On balance, whatever its fate, Celsius has contributed to the development and evolution of crypto and DeFi, akin to inventors whose ingenious inventions just fell short of commercial success. They played a vital role in the process and allowed others to succeed. Valuable lessons can be learned, and the teachings applied.
Further mitigating factors reside in a series of crypto events — Terra’s LUNA Classic (LUNC) and TerraClassicUSD (USTC) crash and the BadgerDAO hack. Celsius had exposure to both, which culminated in a financial impact that punched holes in its balance sheet. Macroeconomic events of rising global inflation no doubt played a part. With a glut of “new money” printed by governments during the pandemic, its increasing velocity through the system coupled with supply chain issues only added more fuel to the crypto speculative bubble and bust.
So, what are three key lessons that can be learned from Celsius’ plight?
Firstly, whether you are a custody or earn-and-borrow account holder, it will come down to the facts — it’s not a matter of choice. While it will almost certainly boil down to a legal determination, in my opinion, the economic substance of your activity should be considered. Even then, I suspect Celsius will argue for a narrow definition of “custody” in this context, and don’t be surprised if there are clawback clauses. They have openly stated their intention to file a plan that will provide customers with an option to remain long crypto.
Secondly, it’s become a bit of a cliché, but the mantra of “not your keys, not your coins” rings true. The risks of custodial wallets are now apparent. Investors whose crypto is locked on a platform are more likely to suffer losses. Under insolvency laws, investors are classified as unsecured creditors, and even if they are a custody client, the probability is they will receive a fraction — if anything at all — of their portfolio value.
Lastly, if an APY reward is too good to be true, then perhaps it is. In Celsius’ case, the problem was compounded by the offering of near sub-zero loan interest rates of 0.1% APY. Simple math suggests its business model was not robust at all.

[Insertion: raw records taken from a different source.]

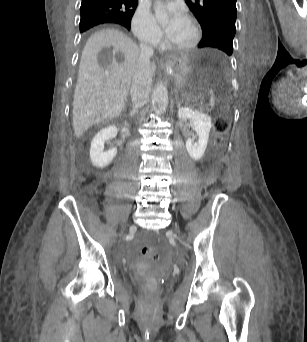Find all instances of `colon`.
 <instances>
[{"instance_id":"1","label":"colon","mask_w":307,"mask_h":342,"mask_svg":"<svg viewBox=\"0 0 307 342\" xmlns=\"http://www.w3.org/2000/svg\"><path fill=\"white\" fill-rule=\"evenodd\" d=\"M228 129V123L226 120L218 119L214 126V136H213V144L214 146H218L222 143L221 135L224 134ZM141 251L143 256L151 261H158L159 256L158 253L155 251L153 246H142Z\"/></svg>"}]
</instances>
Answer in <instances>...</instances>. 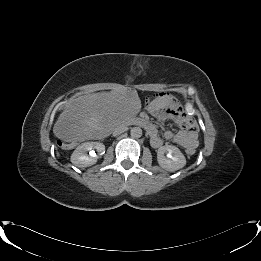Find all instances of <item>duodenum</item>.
I'll use <instances>...</instances> for the list:
<instances>
[{
    "label": "duodenum",
    "instance_id": "1",
    "mask_svg": "<svg viewBox=\"0 0 261 261\" xmlns=\"http://www.w3.org/2000/svg\"><path fill=\"white\" fill-rule=\"evenodd\" d=\"M136 123H138V124H140V125H142V126H145L146 124H147V121L145 120V119H138L137 121H136Z\"/></svg>",
    "mask_w": 261,
    "mask_h": 261
}]
</instances>
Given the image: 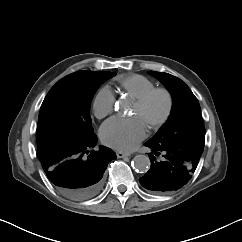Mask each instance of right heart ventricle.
Masks as SVG:
<instances>
[{
  "mask_svg": "<svg viewBox=\"0 0 242 242\" xmlns=\"http://www.w3.org/2000/svg\"><path fill=\"white\" fill-rule=\"evenodd\" d=\"M117 83L124 92L135 100L156 86L152 80L140 74L122 75L118 77Z\"/></svg>",
  "mask_w": 242,
  "mask_h": 242,
  "instance_id": "right-heart-ventricle-1",
  "label": "right heart ventricle"
}]
</instances>
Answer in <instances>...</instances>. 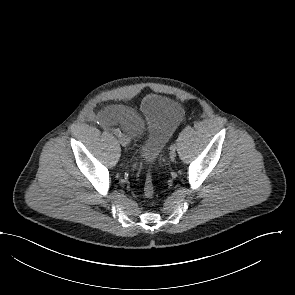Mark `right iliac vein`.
<instances>
[{"mask_svg": "<svg viewBox=\"0 0 295 295\" xmlns=\"http://www.w3.org/2000/svg\"><path fill=\"white\" fill-rule=\"evenodd\" d=\"M119 142H120V144H121L123 147H126V146L129 145L130 140H129V138H128L126 135H122V136H120V138H119Z\"/></svg>", "mask_w": 295, "mask_h": 295, "instance_id": "1", "label": "right iliac vein"}]
</instances>
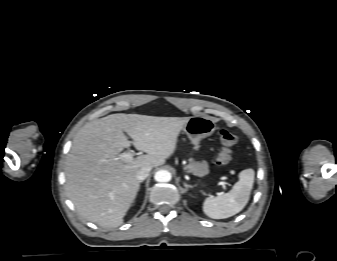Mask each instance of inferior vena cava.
<instances>
[{
	"label": "inferior vena cava",
	"instance_id": "inferior-vena-cava-1",
	"mask_svg": "<svg viewBox=\"0 0 337 261\" xmlns=\"http://www.w3.org/2000/svg\"><path fill=\"white\" fill-rule=\"evenodd\" d=\"M150 171H151V167H143L139 169L136 174L137 180L139 181L145 180L148 177Z\"/></svg>",
	"mask_w": 337,
	"mask_h": 261
}]
</instances>
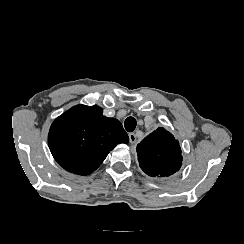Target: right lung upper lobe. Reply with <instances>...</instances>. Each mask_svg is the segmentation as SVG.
<instances>
[{
  "instance_id": "right-lung-upper-lobe-1",
  "label": "right lung upper lobe",
  "mask_w": 244,
  "mask_h": 244,
  "mask_svg": "<svg viewBox=\"0 0 244 244\" xmlns=\"http://www.w3.org/2000/svg\"><path fill=\"white\" fill-rule=\"evenodd\" d=\"M129 137L115 118L103 115L98 106L77 105L52 123L48 145L54 159L65 170L88 175L107 154Z\"/></svg>"
}]
</instances>
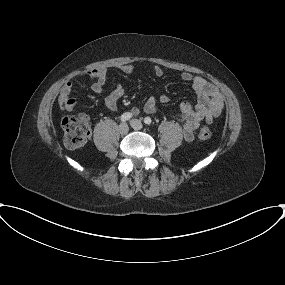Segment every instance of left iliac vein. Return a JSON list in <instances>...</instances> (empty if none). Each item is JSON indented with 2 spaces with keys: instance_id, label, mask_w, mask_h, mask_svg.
<instances>
[{
  "instance_id": "left-iliac-vein-1",
  "label": "left iliac vein",
  "mask_w": 285,
  "mask_h": 285,
  "mask_svg": "<svg viewBox=\"0 0 285 285\" xmlns=\"http://www.w3.org/2000/svg\"><path fill=\"white\" fill-rule=\"evenodd\" d=\"M130 125L132 126V128H134L135 130H140L142 129L143 125L141 123V121L137 120V119H133L130 121Z\"/></svg>"
}]
</instances>
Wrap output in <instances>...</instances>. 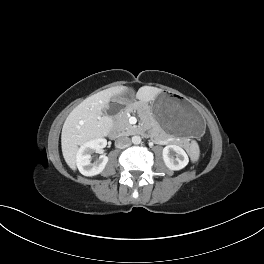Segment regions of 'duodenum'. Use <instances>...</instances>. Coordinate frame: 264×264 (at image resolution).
Masks as SVG:
<instances>
[{"instance_id":"1","label":"duodenum","mask_w":264,"mask_h":264,"mask_svg":"<svg viewBox=\"0 0 264 264\" xmlns=\"http://www.w3.org/2000/svg\"><path fill=\"white\" fill-rule=\"evenodd\" d=\"M119 108H121V106H119ZM110 136L113 137V138L119 136V131L117 129H115V128L111 129L110 130Z\"/></svg>"}]
</instances>
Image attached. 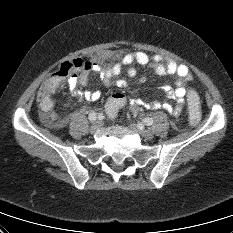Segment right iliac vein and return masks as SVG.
Returning a JSON list of instances; mask_svg holds the SVG:
<instances>
[{
	"instance_id": "obj_1",
	"label": "right iliac vein",
	"mask_w": 233,
	"mask_h": 233,
	"mask_svg": "<svg viewBox=\"0 0 233 233\" xmlns=\"http://www.w3.org/2000/svg\"><path fill=\"white\" fill-rule=\"evenodd\" d=\"M101 122L97 121V122H94L92 124V126L90 127V133H95L97 130H99L101 128Z\"/></svg>"
}]
</instances>
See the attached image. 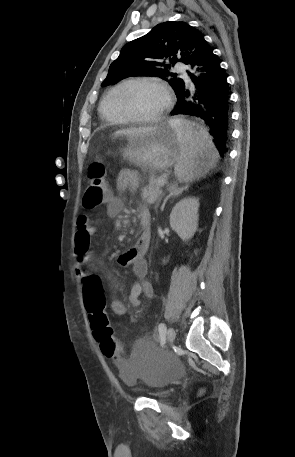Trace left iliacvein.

Only time will tell what emerges from the rubble of this catastrophe. If history is to teach us anything, it is that bear markets are often the catalyst for attention to be focused on innovation and utility — the Web 1.0 and 2.0 dot.com era is testimony to this. Consolidation, mergers and acquisitions are definitely on the horizon, and with it will emerge the new Amazons and eBays of the cryptoverse.